Thalassery is one of the major centres of Vadakkan Kalari. Kalari Payattu had a revival after a resurgence of public interest from Thalassery in 1920. A public protest was led by C V Narayanan Nair.

== Archaeological excavations ==
=== Cheraman Perumal-Chera Empire Fort ===
The sister of the last Cheraman Perumal, Sreedevi is believed to have resided in Dharmapattanam (the present Dharmadam), near Thalassery. The fort was located in a strategic hilly area where a 360 degree view of land and sea tens of kilometres in radius is clearly visible. The relics is seen in the campus of Govt. Brennan College.
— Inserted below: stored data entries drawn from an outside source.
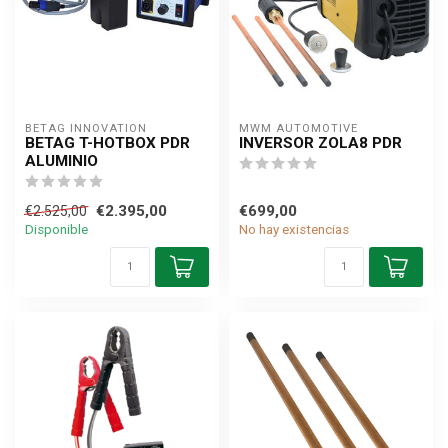
BETAG INNOVATION
MWM AUTOMOTIVE
BETAG T-HOTBOX PDR
INVERSOR ZOLA8 PDR
ALUMINIO
€2.395,00
€699,00
€2.525,00
Disponible
No hay existencias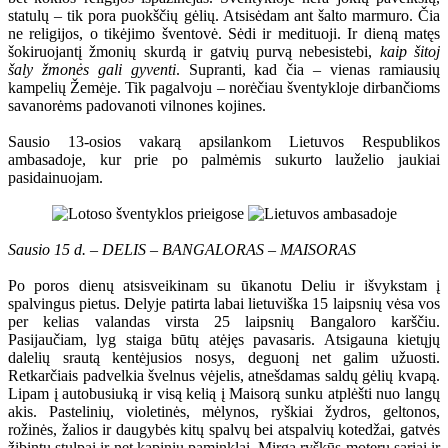
statulų – tik pora puokščių gėlių. Atsisėdam ant šalto marmuro. Čia
ne religijos, o tikėjimo šventovė. Sėdi ir medituoji. Ir dieną matęs
šokiruojantį žmonių skurdą ir gatvių purvą nebesistebi,
kaip šitoj
šaly žmonės gali gyventi
. Supranti, kad čia – vienas ramiausių
kampelių Žemėje. Tik pagalvoju – norėčiau šventykloje dirbančioms
savanorėms padovanoti vilnones kojines.
Sausio 13-osios vakarą apsilankom Lietuvos Respublikos
ambasadoje, kur prie po palmėmis sukurto lauželio jaukiai
pasidainuojam.
Sausio 15 d. – DELIS – BANGALORAS – MAISORAS
Po poros dienų atsisveikinam su ūkanotu Deliu ir išvykstam į
spalvingus pietus. Delyje patirta labai lietuviška 15 laipsnių vėsa vos
per kelias valandas virsta 25 laipsnių Bangaloro karščiu.
Pasijaučiam, lyg staiga būtų atėjęs pavasaris. Atsigauna kietųjų
dalelių srautą kentėjusios nosys, deguonį net galim užuosti.
Retkarčiais padvelkia švelnus vėjelis, atnešdamas saldų gėlių kvapą.
Lipam į autobusiuką ir visą kelią į Maisorą sunku atplėšti nuo langų
akis. Pastelinių, violetinės, mėlynos, ryškiai žydros, geltonos,
rožinės, žalios ir daugybės kitų spalvų bei atspalvių kotedžai, gatvės
žibintų stulpai ir net kapinių paminklai. Mirga ryškūs moterų sariai ir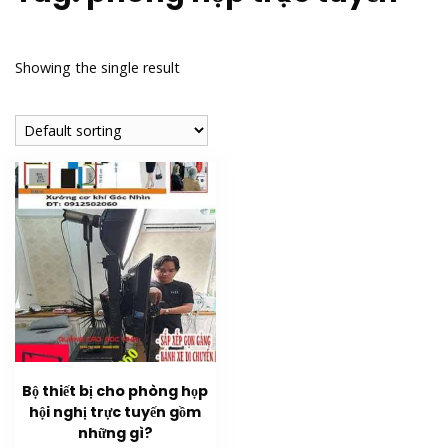
Showing the single result
Bộ thiết bị cho phòng họp
hội nghị trực tuyến gồm
những gì?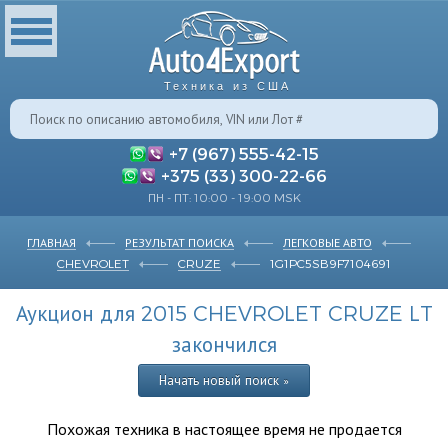
Техника из США
+7 (967) 555-42-15
+375 (33) 300-22-66
ПН - ПТ: 10:00 - 19:00 MSK
ГЛАВНАЯ
РЕЗУЛЬТАТ ПОИСКА
ЛЕГКОВЫЕ АВТО
CHEVROLET
CRUZE
1G1PC5SB9F7104691
Аукцион для 2015 CHEVROLET CRUZE LT
закончился
Начать новый поиск »
Похожая техника в настоящее время не продается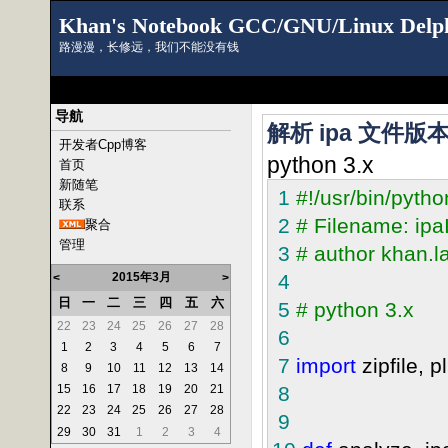
Khan's Notebook GCC/GNU/Linux Delp
路漫漫，长修远，我们不能没有钱
导航
解析 ipa 文件版本
开发者Cpp博客
python 3.x
首页
新随笔
1
#
!/usr/bin/pytho
联系
2
#
Filename: ipa
聚合
管理
3
#
author khan.l
2015年3月
4
<
>
日
一
二
三
四
五
六
5
#
python 3.x
22
23
24
25
26
27
28
6
1
2
3
4
5
6
7
7
import
zipfile, pl
8
9
10
11
12
13
14
15
16
17
18
19
20
21
8
22
23
24
25
26
27
28
9
29
30
31
1
2
3
4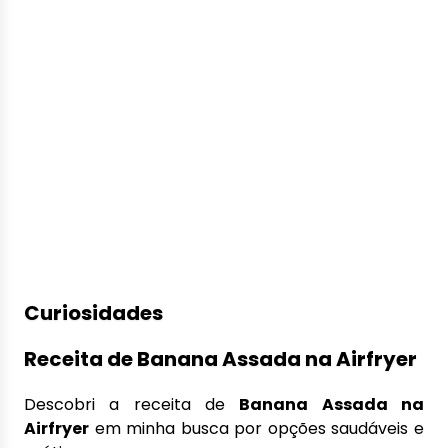
Curiosidades
Receita de Banana Assada na Airfryer
Descobri a receita de
Banana Assada na
Airfryer
em minha busca por opções saudáveis e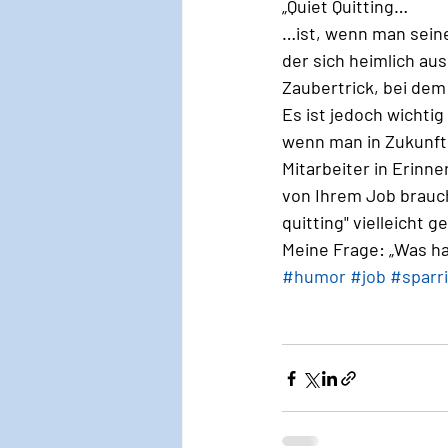
„Quiet Quitting…
…ist, wenn man seinen
der sich heimlich aus
Zaubertrick, bei de
Es ist jedoch wichtig
wenn man in Zukunft 
Mitarbeiter in Erinn
von Ihrem Job brauch
quitting" vielleicht g
Meine Frage: „Was ha
#humor
#job
#sparr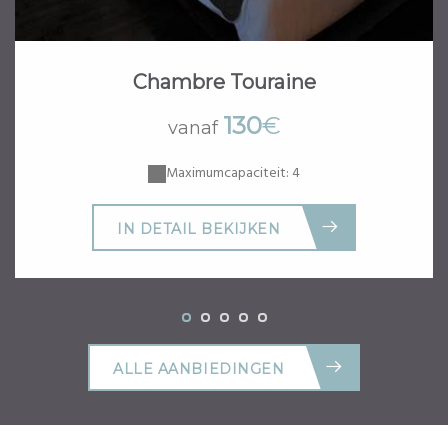
Chambre Touraine
130
€
vanaf
Maximumcapaciteit: 4
IN DETAIL BEKIJKEN
ALLE AANBIEDINGEN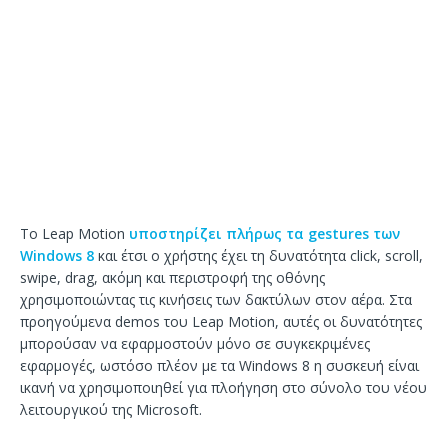
Το Leap Motion
υποστηρίζει πλήρως τα gestures των
Windows 8
και έτσι ο χρήστης έχει τη δυνατότητα click, scroll,
swipe, drag, ακόμη και περιστροφή της οθόνης
χρησιμοποιώντας τις κινήσεις των δακτύλων στον αέρα. Στα
προηγούμενα demos του Leap Motion, αυτές οι δυνατότητες
μπορούσαν να εφαρμοστούν μόνο σε συγκεκριμένες
εφαρμογές, ωστόσο πλέον με τα Windows 8 η συσκευή είναι
ικανή να χρησιμοποιηθεί για πλοήγηση στο σύνολο του νέου
λειτουργικού της Microsoft.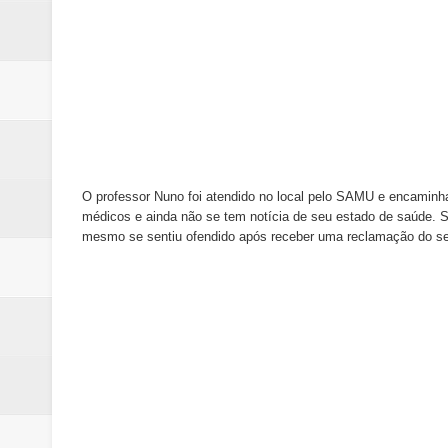
O professor Nuno foi atendido no local pelo SAMU e encaminha
médicos e ainda não se tem notícia de seu estado de saúde. Se
mesmo se sentiu ofendido após receber uma reclamação do se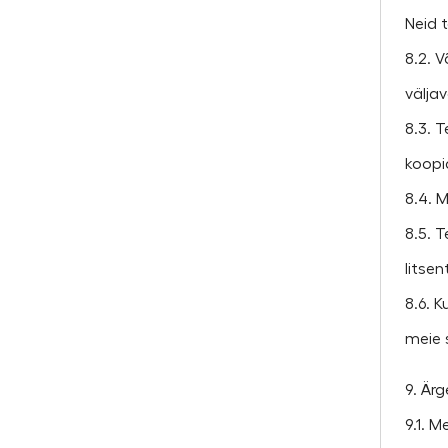
Neid 
8.2. V
väljav
8.3. T
koopia
8.4. 
8.5. T
litse
8.6. K
meie 
9. Ärg
9.1. M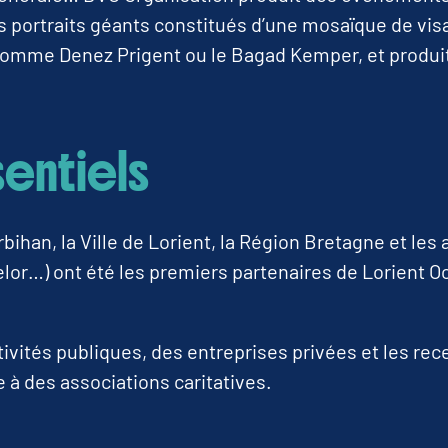
des portraits géants constitués d’une mosaïque de v
omme Denez Prigent ou le Bagad Kemper, et produit 
sentiels
han, la Ville de Lorient, la Région Bretagne et les 
or…) ont été les premiers partenaires de Lorient O
tivités publiques, des entreprises privées et les re
e à des associations caritatives.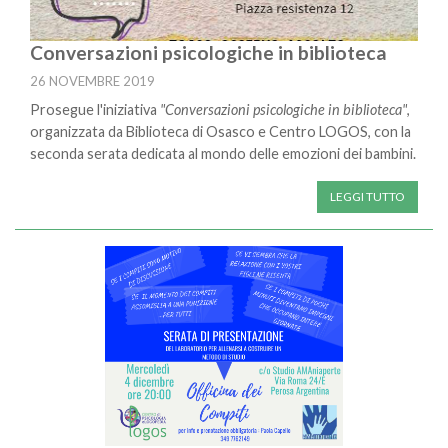
Conversazioni psicologiche in biblioteca
26 NOVEMBRE 2019
Prosegue l'iniziativa
"Conversazioni psicologiche in biblioteca"
,
organizzata da Biblioteca di Osasco e Centro LOGOS, con la
seconda serata dedicata al mondo delle emozioni dei bambini.
LEGGI TUTTO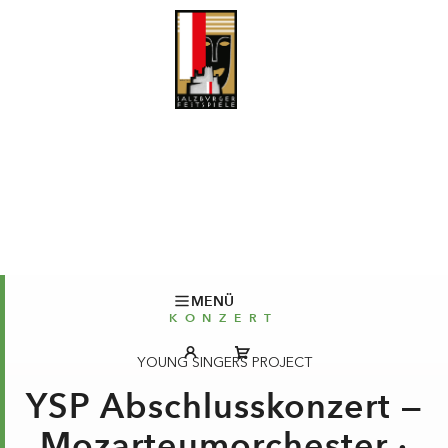
MENÜ
KONZERT
YOUNG SINGERS PROJECT
YSP Abschlusskonzert —
Mozarteumorchester ·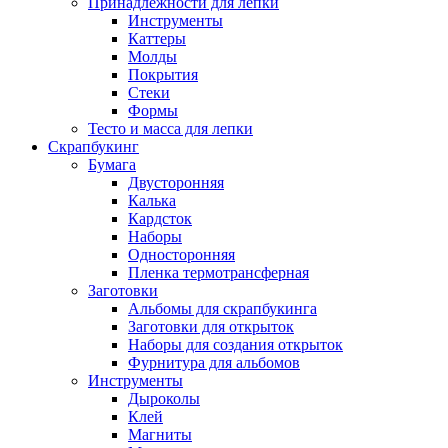
Принадлежности для лепки
Инструменты
Каттеры
Молды
Покрытия
Стеки
Формы
Тесто и масса для лепки
Скрапбукинг
Бумага
Двусторонняя
Калька
Кардсток
Наборы
Односторонняя
Пленка термотрансферная
Заготовки
Альбомы для скрапбукинга
Заготовки для открыток
Наборы для создания открыток
Фурнитура для альбомов
Инструменты
Дыроколы
Клей
Магниты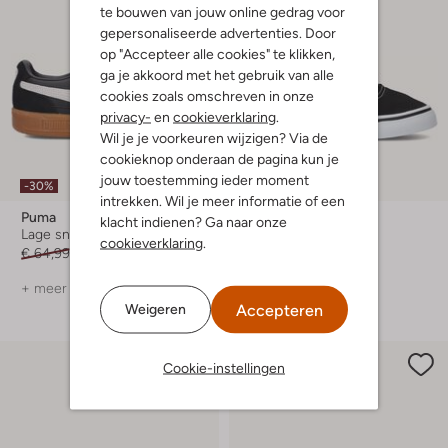
te bouwen van jouw online gedrag voor
gepersonaliseerde advertenties. Door
op "Accepteer alle cookies" te klikken,
ga je akkoord met het gebruik van alle
cookies zoals omschreven in onze
privacy-
en
cookieverklaring
.
Wil je je voorkeuren wijzigen? Via de
cookieknop onderaan de pagina kun je
jouw toestemming ieder moment
-30%
-20%
intrekken. Wil je meer informatie of een
Puma
Vans
klacht indienen? Ga naar onze
Lage sneakers
Lage sneakers
cookieverklaring
.
€ 64,99
€ 44,99
€ 39,99
€ 31,99
+ meer kleuren
Accepteren
Weigeren
Cookie-instellingen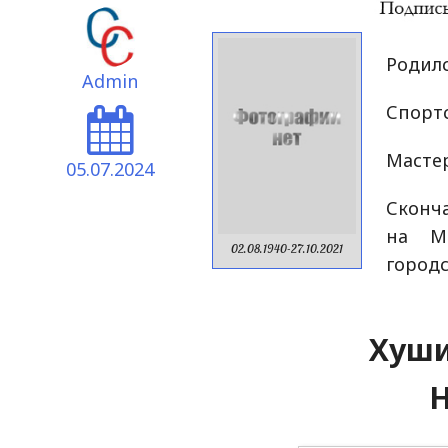
Родилс
Admin
Спортс
Мастер
05.07.2024
Сконча
на Ма
02.08.1940-27.10.2021
городс
Хуши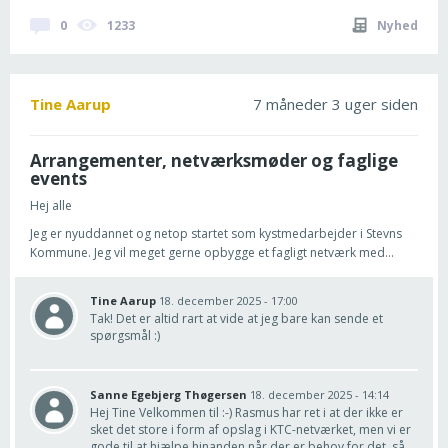
0
1233
Nyhed
Tine Aarup
7 måneder 3 uger siden
Arrangementer, netværksmøder og faglige
events
Hej alle
Jeg er nyuddannet og netop startet som kystmedarbejder i Stevns
Kommune. Jeg vil meget gerne opbygge et fagligt netværk med...
Tine Aarup
18. december 2025 - 17:00
Tak! Det er altid rart at vide at jeg bare kan sende et
spørgsmål :)
Sanne Egebjerg Thøgersen
18. december 2025 - 14:14
Hej Tine Velkommen til :-) Rasmus har ret i at der ikke er
sket det store i form af opslag i KTC-netværket, men vi er
gode til at hjælpe hinanden når der er behov for det, så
The relics of the Chera Empire fort are seen in that hill near the college premises especially near to the water tank area.

=== Megalithic laterite dome ===
A laterite dome of the megalithic age was discovered in Kodiyeri, near Thalassery. Kannur University Anthropology Department head S. Gregory, who led the excavation, said similar excavations were done earlier in Sreekandapuram 40 years before. A rock-cut cave of mostly of megalithic age was found near the Jagannath Temple in Thalassery.

=== Pier cannons ===
In June 2013 several cannons estimated to be 250 to 300 years old were unearthed near Thalassery Pier. It was one of the largest finds of cannons in Kerala.

In India the British East India Company first used cannons in Thalassery, during the local rebellion led by Kurungoth Nair, according to Kurup.